What about the free market? Wasn’t this something tories were once rather keen on? If ‘mickey mouse’ degrees leave people worse off, then surely the invisible hand of the market will sort it all out, and there will be fewer of these degrees offered? Or is that not how it works now: don’t we believe in free market capitalism any more?

What about the whole personal freedom thing that conservatives claim to be so keen on. If a person chooses to do a ‘mickey mouse’ degree and thus, presumably, impoverish themselves, shouldn’t that be, you know, their choice? I mean, it’s not even a particularly controversial choice: it’s not as if they’re making the sort of choice that people shouldn’t be allowed to make, like who they want to have sex with, what pronouns they want to use or any of those baad frightening things that Cannot Be Allowed.

And finally, again, arts-related activity turns out to be a rather big deal economically, and a lot of this activity is due to people with, well, ‘mickey mouse’ degrees.

So none of this makes any sense at all. On the one hand there’s all this grey utilitarian awfulness, and on the other there’s quasi-religous fruitcakery. What is going on?

Surely the darkness shall cover me

It is all pretty simple. There are two reasons for this proposal.

The first is that the tories know who votes for them. And the people who vote for them tend to be old and poorly-educated.

We know something about old people: they don’t care about young people, except insofar as they can serve their narrow interests. This includes their own children and grandchildren. And, insofar as they are interested at all, they tend not to understand young people either, and they’re frightened of things they don’t understand. So all these frightening young people doing degrees which aren’t either directly related to making even more money for old people who have done better out of the last half-century than young people ever will, or to training slaves carers for them in their dotage, why, those things must be stopped. All that matters is old people.

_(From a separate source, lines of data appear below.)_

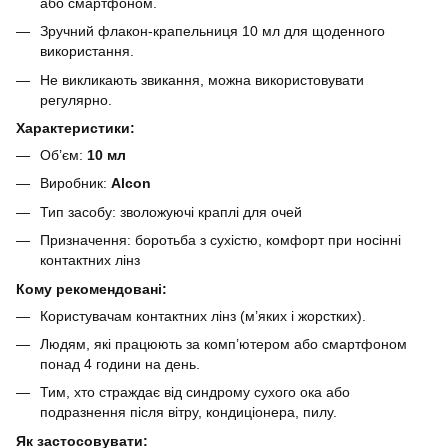
або смартфоном.
Зручний флакон-крапельниця 10 мл для щоденного
використання.
Не викликають звикання, можна використовувати
регулярно.
Характеристики:
Об’єм:
10 мл
Виробник:
Alcon
Тип засобу: зволожуючі краплі для очей
Призначення: боротьба з сухістю, комфорт при носінні
контактних лінз
Кому рекомендовані:
Користувачам контактних лінз (м’яких і жорстких).
Людям, які працюють за комп’ютером або смартфоном
понад 4 години на день.
Тим, хто страждає від синдрому сухого ока або
подразнення після вітру, кондиціонера, пилу.
Як застосовувати:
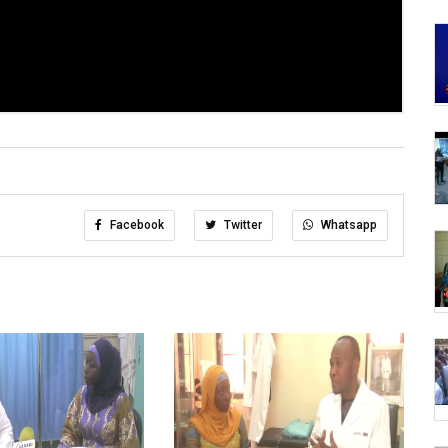
Facebook
Twitter
Whatsapp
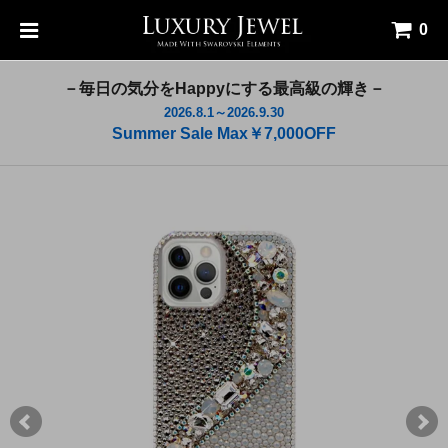
0
－毎日の気分をHappyにする最高級の輝き－
2026.8.1～2026.9.30
Summer Sale Max￥7,000OFF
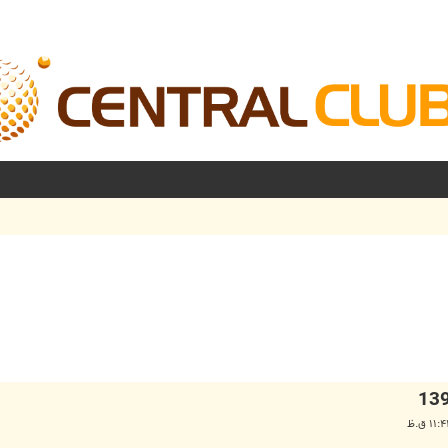
شرفته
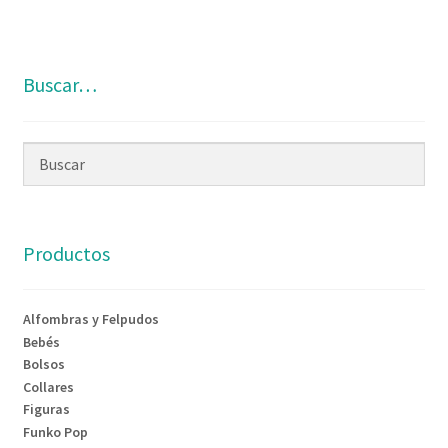
Buscar…
Productos
Alfombras y Felpudos
Bebés
Bolsos
Collares
Figuras
Funko Pop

We know something about poorly-educated people: they’re often jealous og people who have been lucky enough to get a better education than they had. That jealousy is actually justified, and the solution is better educational opportunities for older people. But that’s complicated to arrange and involves admitting that there are a lot of people who would have benefited from more and better education. A simpler solution is just to reduce the number of young people getting good educations. It’s hard to argue that education in at least the more applicable parts of science and engineering should be suppressed (I expect that someone, somewhere, is arguing that degrees in pure maths and theoretical physics should be discouraged). But all those ‘mickey mouse’ subjects: we can stop people doing degrees in those, which will solve the jealousy problem by reducing the general level of educational attainment. That’s a terrible solution to the problem, but it is a solution.

The second is that the tories know who votes for them. And they know who doesn’t vote for them.

The people who vote for them tend to be poorly-educated, and certainly don’t have education in subjects which encourage independent thought.

People with higher educational attainment are less likely to vote for the tories. So the tories have a direct interest in people having lower educational attainment: if they are to remain in power, or as now seems likely, to have a chance of returning to power in due course, they need to try and make sure that voters don’t have too much education. Again, it’s hard for them to suppress education in applied sciences, but it’s much easier to suppress it in the arts, particularly as people with arts degrees are probably especially likely to be socially liberal, questioning of authority, and generally thorns in the sides of would-be authoritarians.

And so, ‘mickey mouse’ degrees must be burned at the alter of our glorious and rightful hereditary leaders the tory party.


Notes

This was written well before the 2024 election. Unfortunately I forgot to publish it. Whatever the tories thought or think is, we must all hope, a lot less important now.

I have a degree in a science subject.

There will probably be one more post after this one: after that I think I’m done shouting into the void.